Xinjiang memiliki potensi besar untuk pertanian meskipun terdapat tantangan dari tanah salin.
Ilmuwan pertanian di China berhasil mengubah tanah yang sebelumnya terlalu asin dan kurang subur menjadi lahan pertanian yang produktif. Proyek ini terutama terjadi di wilayah Xinjiang, yang memiliki salah satu lahan salin-alkali terbesar di negara tersebut.
Melalui kerja keras selama tujuh tahun, tim peneliti dari Universitas Shihezi mengembangkan varietas rapeseed "Huayouza 62" yang tahan terhadap kondisi tanah asin dan alkali. Tanaman ini tidak hanya tumbuh dengan baik, tapi juga dijadikan pupuk hijau untuk memperbaiki kualitas tanah.
Perbaikan kualitas tanah tersebut memungkinkan petani mulai menanam berbagai tanaman lain seperti gandum, kapas, dan tomat. Usaha ini juga termasuk bagian dari strategi nasional China untuk memperkuat ketahanan pangan menghadapi tantangan global.

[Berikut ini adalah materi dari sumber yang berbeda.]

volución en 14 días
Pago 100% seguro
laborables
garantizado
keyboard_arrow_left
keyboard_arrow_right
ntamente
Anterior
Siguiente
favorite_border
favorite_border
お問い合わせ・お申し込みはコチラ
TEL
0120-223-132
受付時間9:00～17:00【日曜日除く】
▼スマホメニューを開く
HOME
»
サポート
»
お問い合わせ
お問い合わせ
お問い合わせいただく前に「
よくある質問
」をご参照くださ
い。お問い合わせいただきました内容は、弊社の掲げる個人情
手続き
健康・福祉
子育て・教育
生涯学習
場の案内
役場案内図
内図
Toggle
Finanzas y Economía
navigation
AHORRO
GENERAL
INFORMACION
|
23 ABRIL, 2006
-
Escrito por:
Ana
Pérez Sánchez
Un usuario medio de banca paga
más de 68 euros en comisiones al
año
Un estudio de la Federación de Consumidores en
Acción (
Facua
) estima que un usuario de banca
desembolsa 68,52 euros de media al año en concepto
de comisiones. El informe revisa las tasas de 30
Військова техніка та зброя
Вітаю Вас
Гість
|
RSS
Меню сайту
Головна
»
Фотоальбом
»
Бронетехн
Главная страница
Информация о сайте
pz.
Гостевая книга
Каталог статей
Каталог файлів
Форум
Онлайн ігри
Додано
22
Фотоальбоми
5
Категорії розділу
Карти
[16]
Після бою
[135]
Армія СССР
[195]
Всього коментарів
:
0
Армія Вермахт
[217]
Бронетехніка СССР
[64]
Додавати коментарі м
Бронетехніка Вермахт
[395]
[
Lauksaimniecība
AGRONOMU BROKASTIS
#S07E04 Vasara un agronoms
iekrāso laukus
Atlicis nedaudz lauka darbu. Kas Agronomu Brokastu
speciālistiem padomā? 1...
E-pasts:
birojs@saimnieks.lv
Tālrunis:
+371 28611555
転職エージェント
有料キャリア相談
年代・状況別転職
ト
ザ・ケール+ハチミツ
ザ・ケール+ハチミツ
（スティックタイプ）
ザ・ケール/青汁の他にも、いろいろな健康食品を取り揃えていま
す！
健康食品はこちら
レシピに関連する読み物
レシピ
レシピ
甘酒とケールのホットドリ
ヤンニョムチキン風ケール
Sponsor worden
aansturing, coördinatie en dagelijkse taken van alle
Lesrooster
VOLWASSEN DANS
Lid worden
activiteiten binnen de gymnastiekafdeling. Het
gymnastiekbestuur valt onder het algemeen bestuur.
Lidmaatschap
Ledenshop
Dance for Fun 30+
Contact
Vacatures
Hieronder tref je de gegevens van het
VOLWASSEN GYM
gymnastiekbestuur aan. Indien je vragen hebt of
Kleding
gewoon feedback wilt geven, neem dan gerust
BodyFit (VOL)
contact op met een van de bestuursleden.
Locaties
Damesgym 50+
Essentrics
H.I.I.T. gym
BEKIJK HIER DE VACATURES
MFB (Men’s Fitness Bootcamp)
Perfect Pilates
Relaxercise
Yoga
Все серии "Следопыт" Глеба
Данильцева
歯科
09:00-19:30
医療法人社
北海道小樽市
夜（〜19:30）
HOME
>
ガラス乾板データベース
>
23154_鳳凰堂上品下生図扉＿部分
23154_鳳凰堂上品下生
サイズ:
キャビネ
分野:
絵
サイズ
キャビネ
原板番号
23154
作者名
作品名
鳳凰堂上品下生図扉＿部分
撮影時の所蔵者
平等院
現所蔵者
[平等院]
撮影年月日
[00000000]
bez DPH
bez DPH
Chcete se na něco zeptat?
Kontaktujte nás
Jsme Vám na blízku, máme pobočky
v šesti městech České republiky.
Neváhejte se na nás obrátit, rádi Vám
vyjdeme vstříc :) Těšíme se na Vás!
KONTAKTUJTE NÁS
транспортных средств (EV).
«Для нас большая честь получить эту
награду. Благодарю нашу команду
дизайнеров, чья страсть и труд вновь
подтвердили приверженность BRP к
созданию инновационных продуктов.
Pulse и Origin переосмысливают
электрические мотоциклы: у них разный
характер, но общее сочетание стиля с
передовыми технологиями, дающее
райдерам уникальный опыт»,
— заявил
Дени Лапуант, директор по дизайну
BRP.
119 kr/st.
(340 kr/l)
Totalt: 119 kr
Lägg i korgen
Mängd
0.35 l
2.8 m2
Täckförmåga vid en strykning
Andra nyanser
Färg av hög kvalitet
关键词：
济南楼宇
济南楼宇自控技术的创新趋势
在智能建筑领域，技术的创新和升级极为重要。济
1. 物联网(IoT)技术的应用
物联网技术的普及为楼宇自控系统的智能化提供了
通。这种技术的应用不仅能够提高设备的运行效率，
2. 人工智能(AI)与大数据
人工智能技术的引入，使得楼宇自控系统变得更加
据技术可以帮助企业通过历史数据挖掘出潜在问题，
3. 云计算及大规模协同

Xinjiang sendiri sangat penting dalam upaya ini karena wilayahnya yang sangat luas dan memiliki banyak lahan yang belum terpakai akibat kandungan garam yang tinggi. Dengan melakukan reklamasi, wilayah ini berpotensi menjadi pusat produksi pangan yang lebih besar.
Langkah ini membantu mengatasi kekhawatiran terkait pasokan pangan global yang tidak menentu, sekaligus mendukung tujuan China untuk mencapai ketahanan pangan dan kemandirian di bidang pertanian.